START DATA EXCERPTS
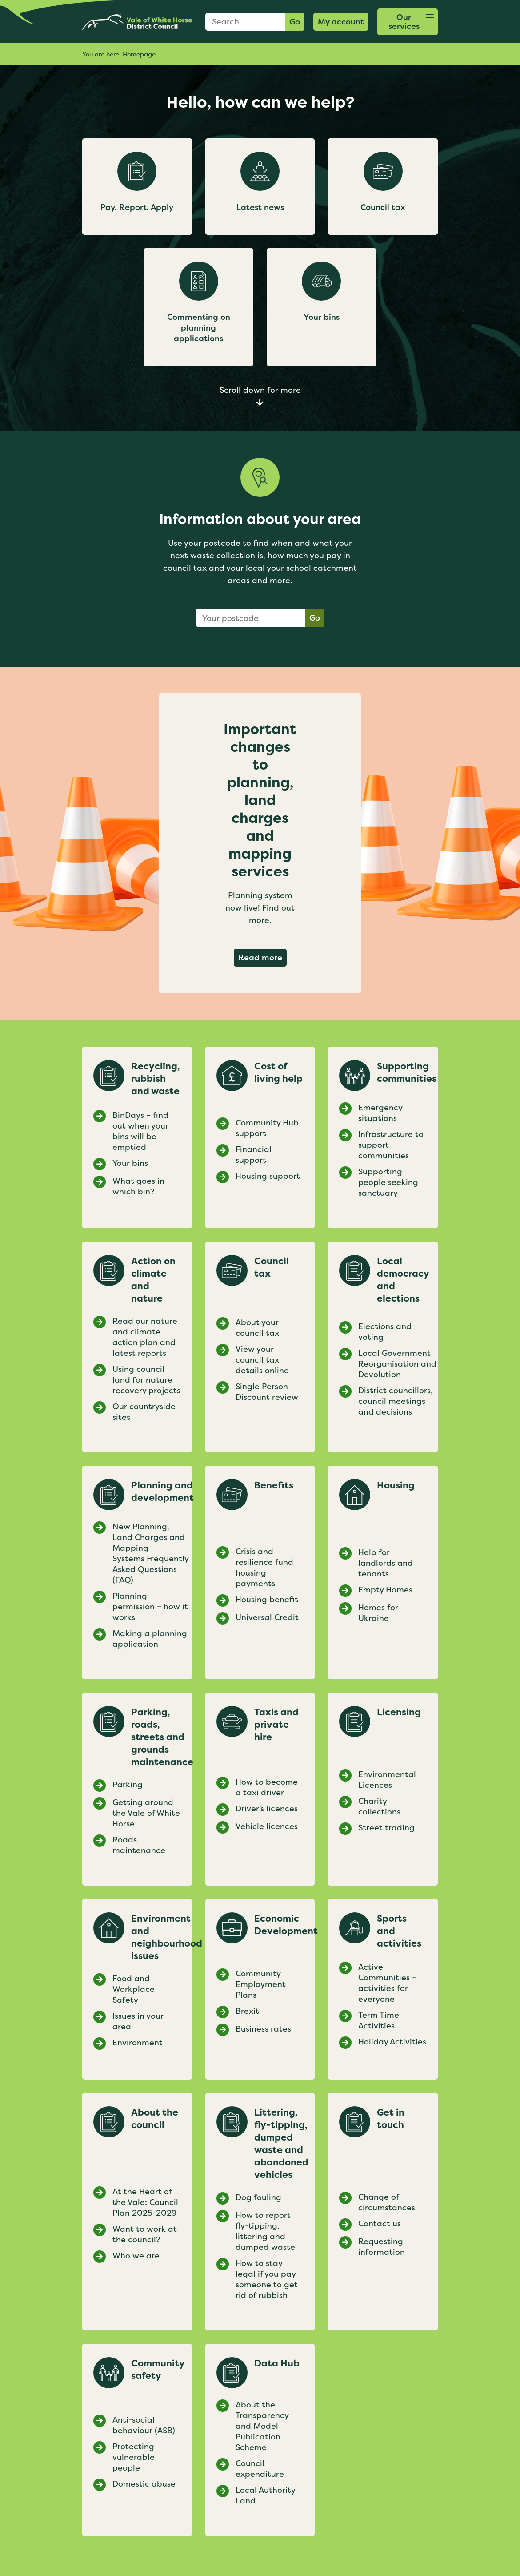 The height and width of the screenshot is (2576, 520). I want to click on Vehicle licences, so click(267, 1826).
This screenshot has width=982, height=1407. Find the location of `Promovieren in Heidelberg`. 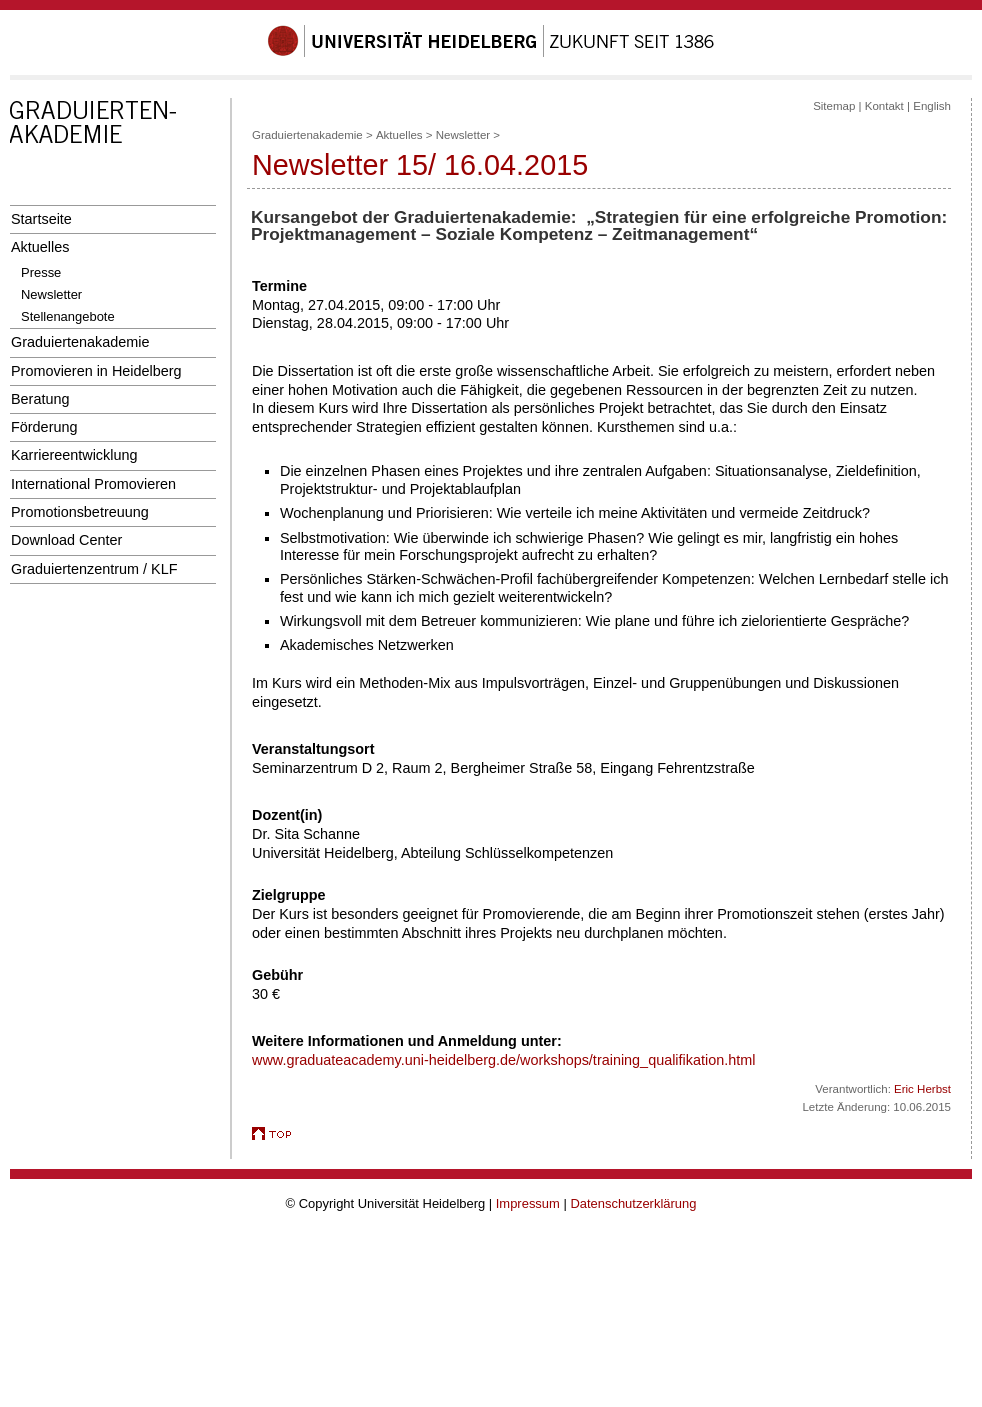

Promovieren in Heidelberg is located at coordinates (96, 371).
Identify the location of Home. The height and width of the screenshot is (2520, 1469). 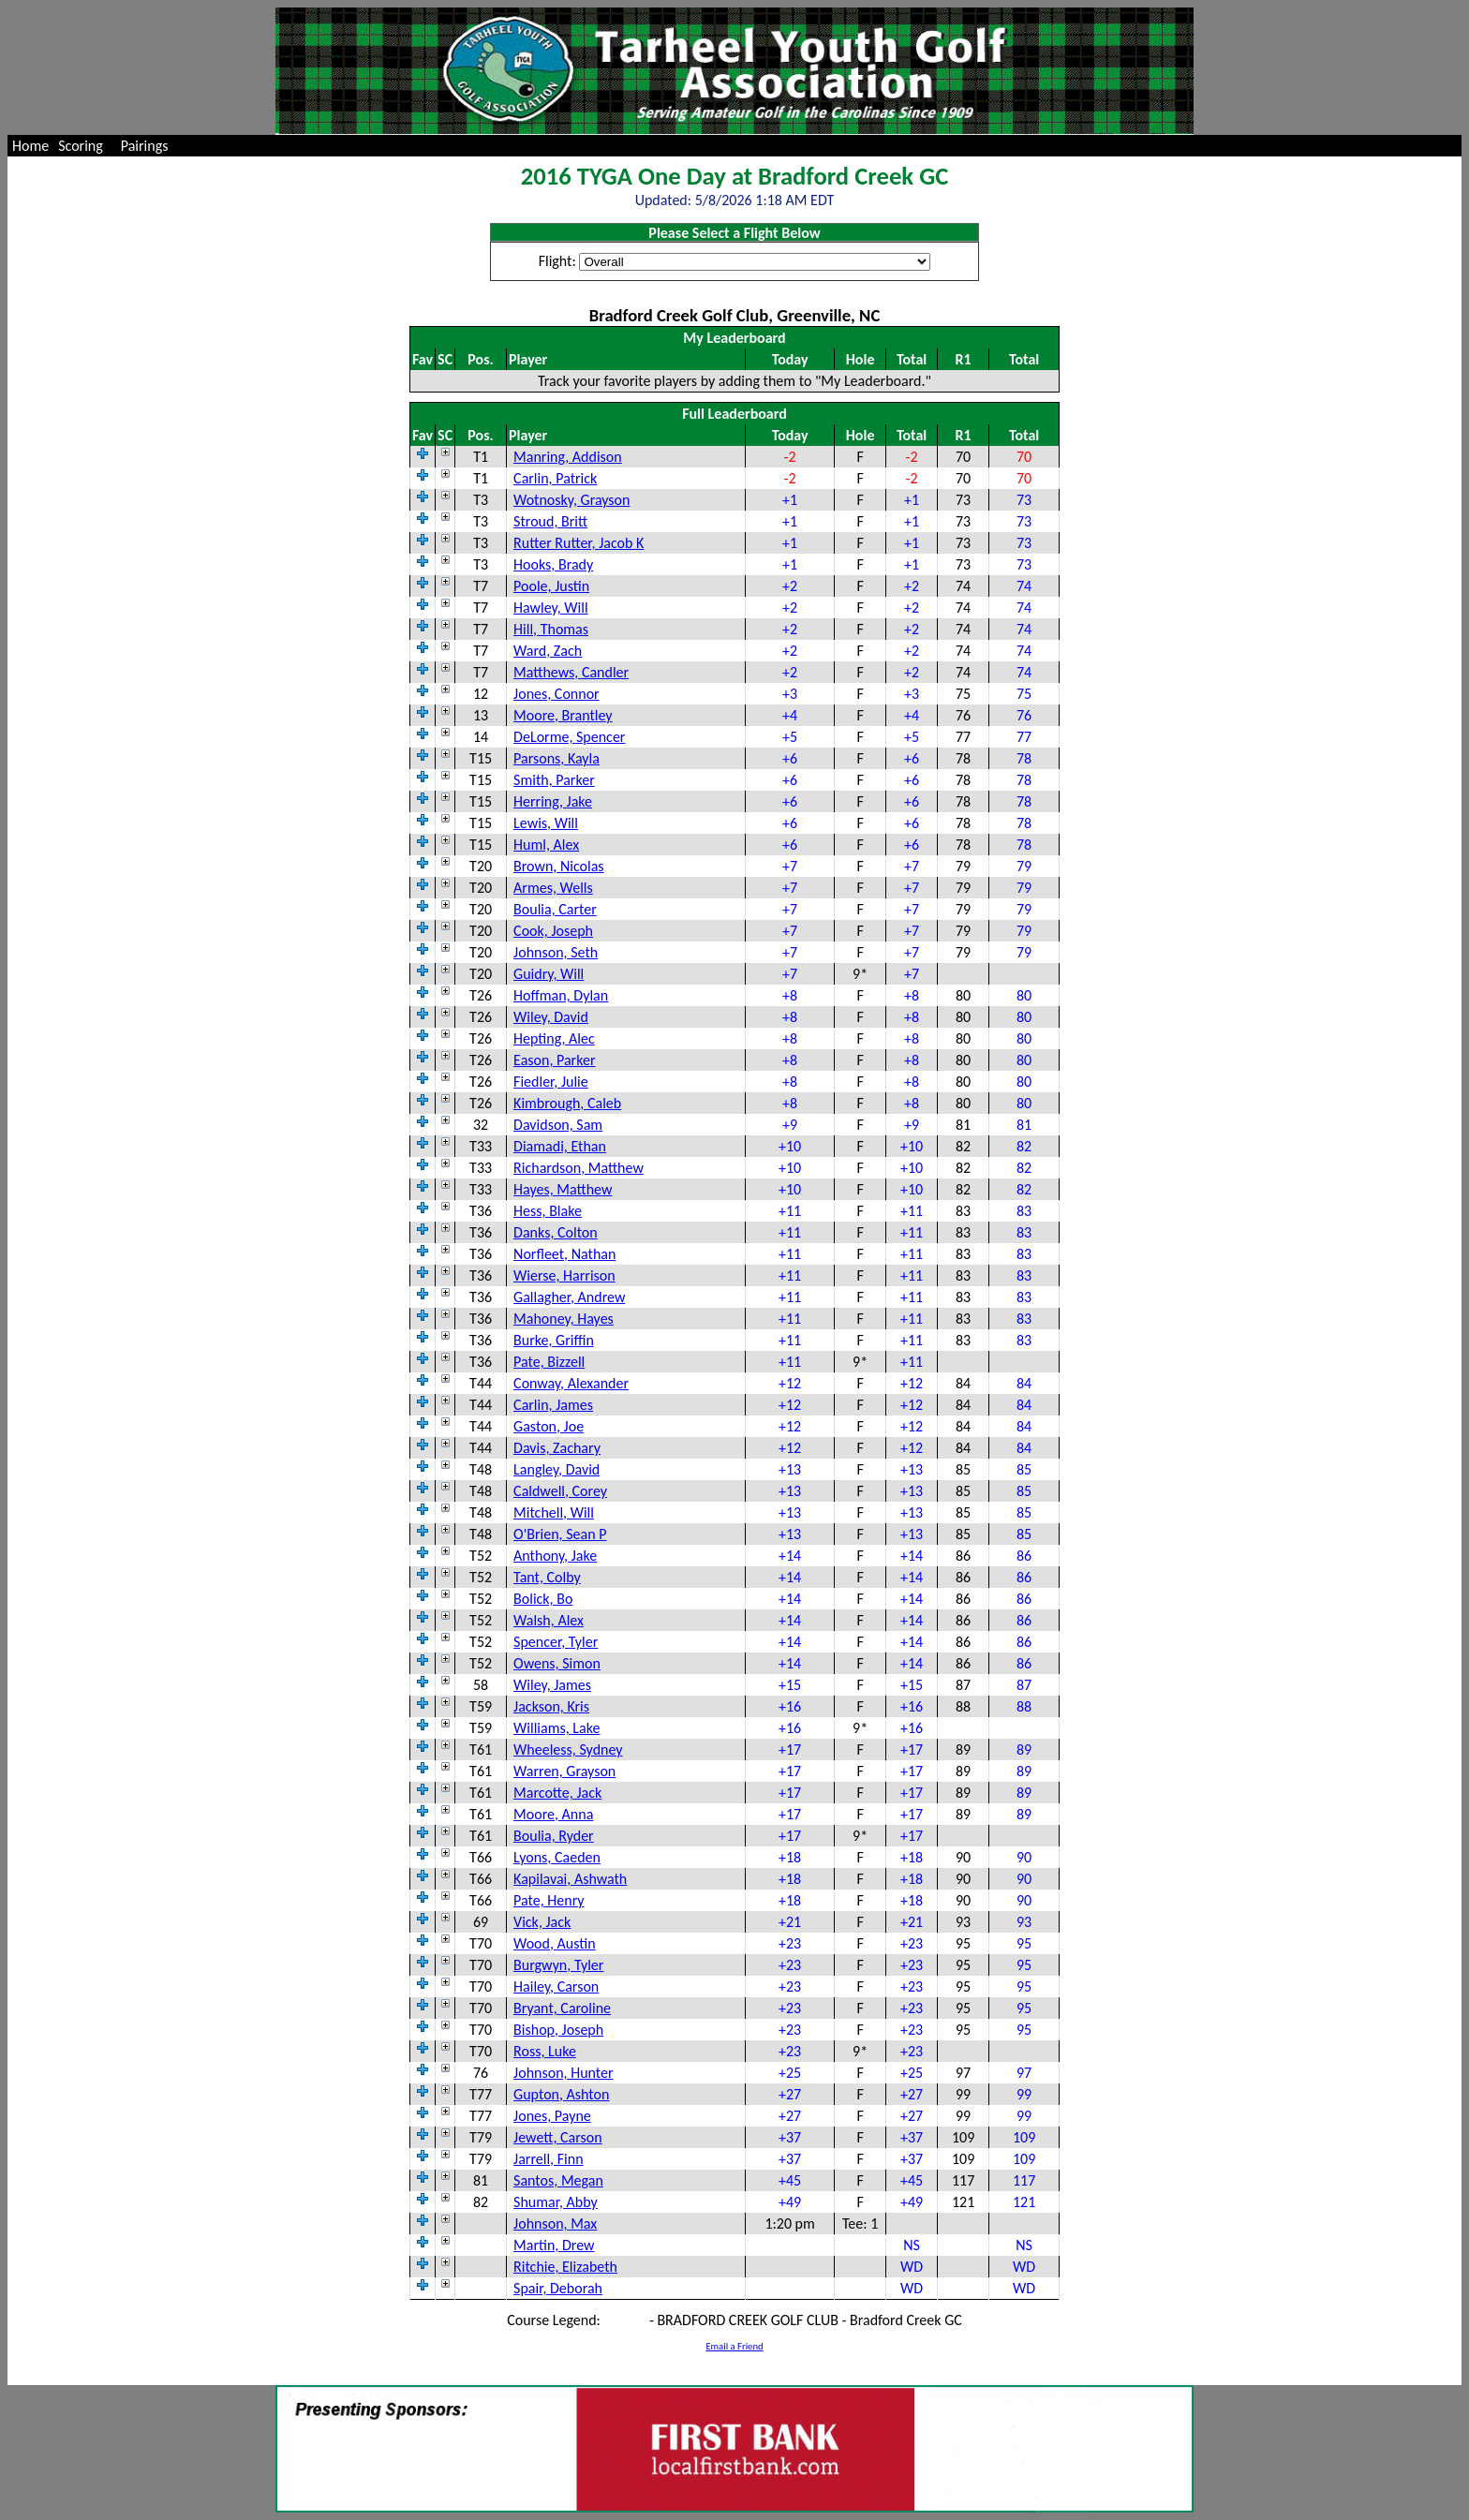
(30, 146).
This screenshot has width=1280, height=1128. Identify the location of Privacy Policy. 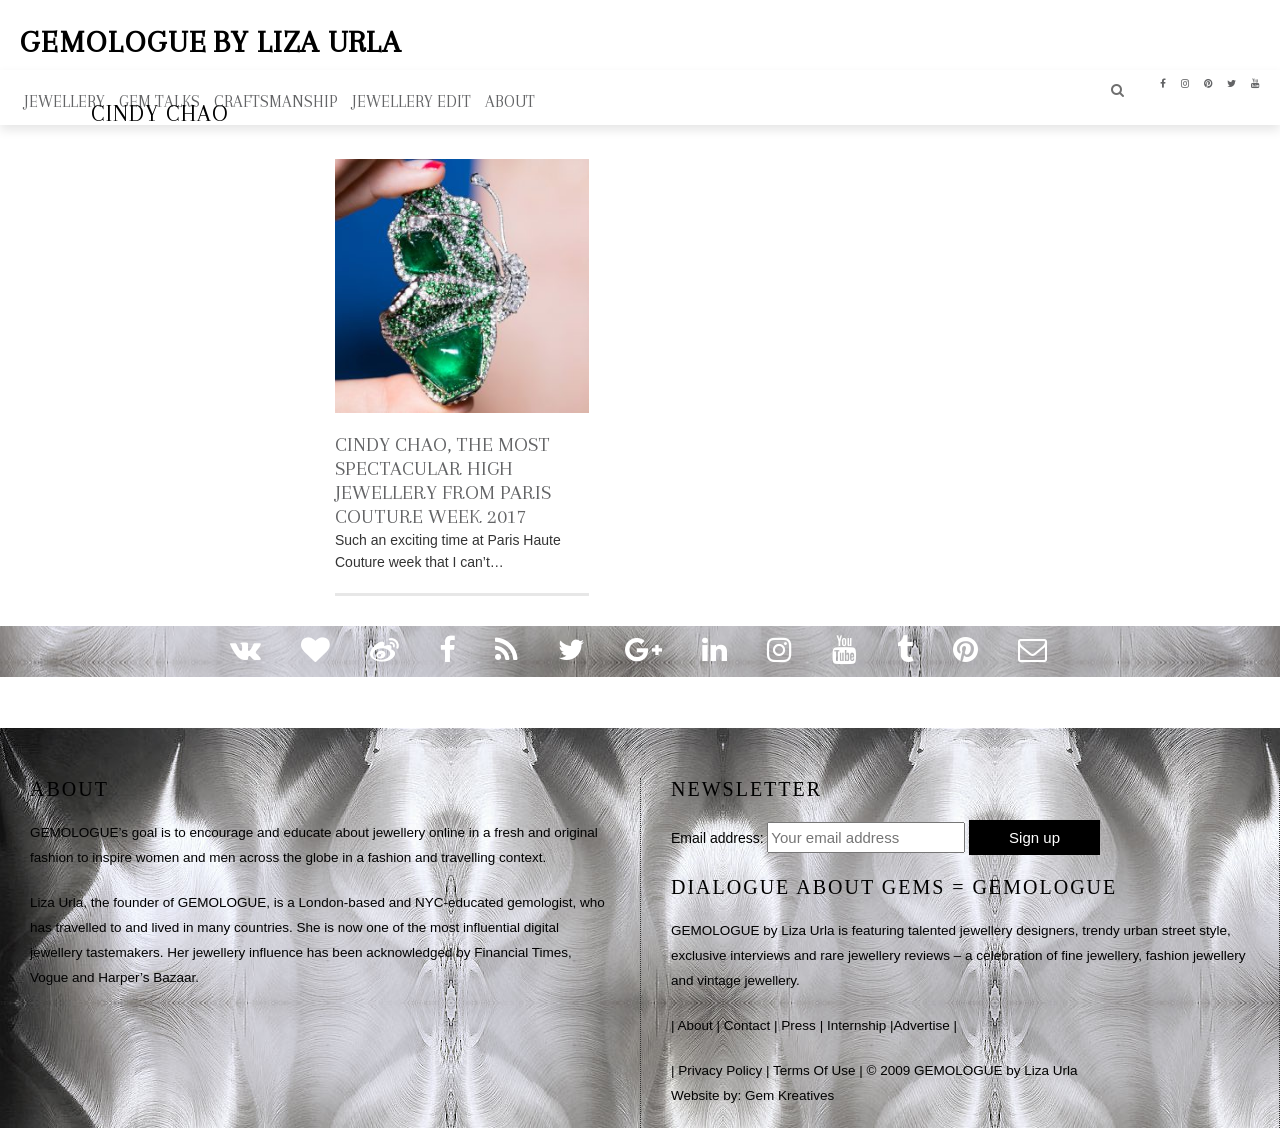
(720, 1070).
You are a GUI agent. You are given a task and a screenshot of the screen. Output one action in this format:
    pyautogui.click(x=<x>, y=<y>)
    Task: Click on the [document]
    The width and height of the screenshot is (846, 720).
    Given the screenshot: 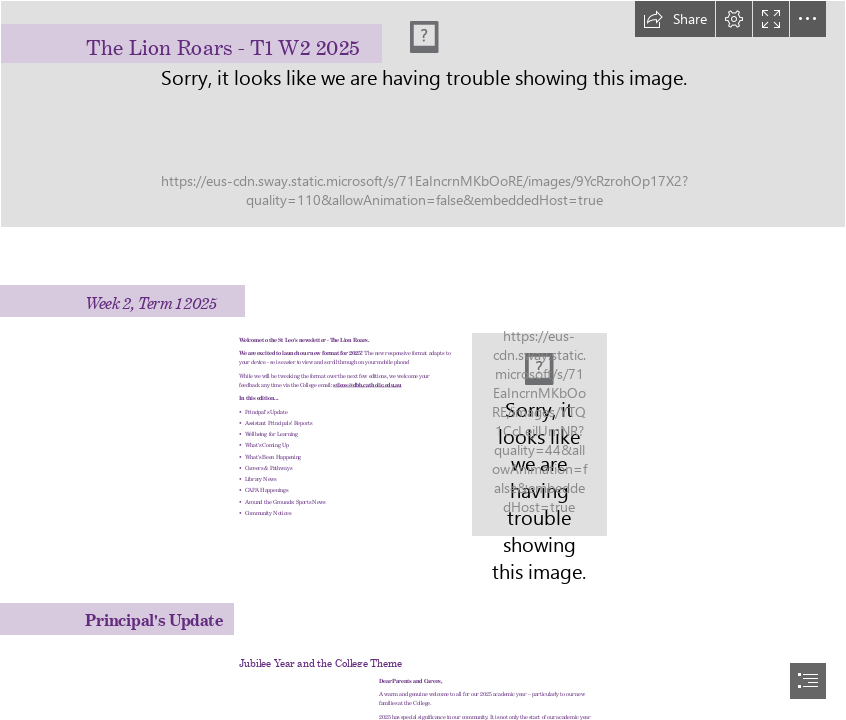 What is the action you would take?
    pyautogui.click(x=423, y=360)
END DATA EXCERPTS
Starting from the line with "This screenshot has width=982, height=1407." in the records above, repeat each line exactly until you have written the line with "pyautogui.click(x=<x>, y=<y>)", then stop; drop the pictures.

This screenshot has width=982, height=1407. Find the location of `Promovieren in Heidelberg`. 

Promovieren in Heidelberg is located at coordinates (96, 371).
Identify the location of Home. The height and width of the screenshot is (2520, 1469). 
(30, 146).
This screenshot has width=1280, height=1128. Identify the location of Privacy Policy. 
(720, 1070).
You are a GUI agent. You are given a task and a screenshot of the screen. Output one action in this format:
    pyautogui.click(x=<x>, y=<y>)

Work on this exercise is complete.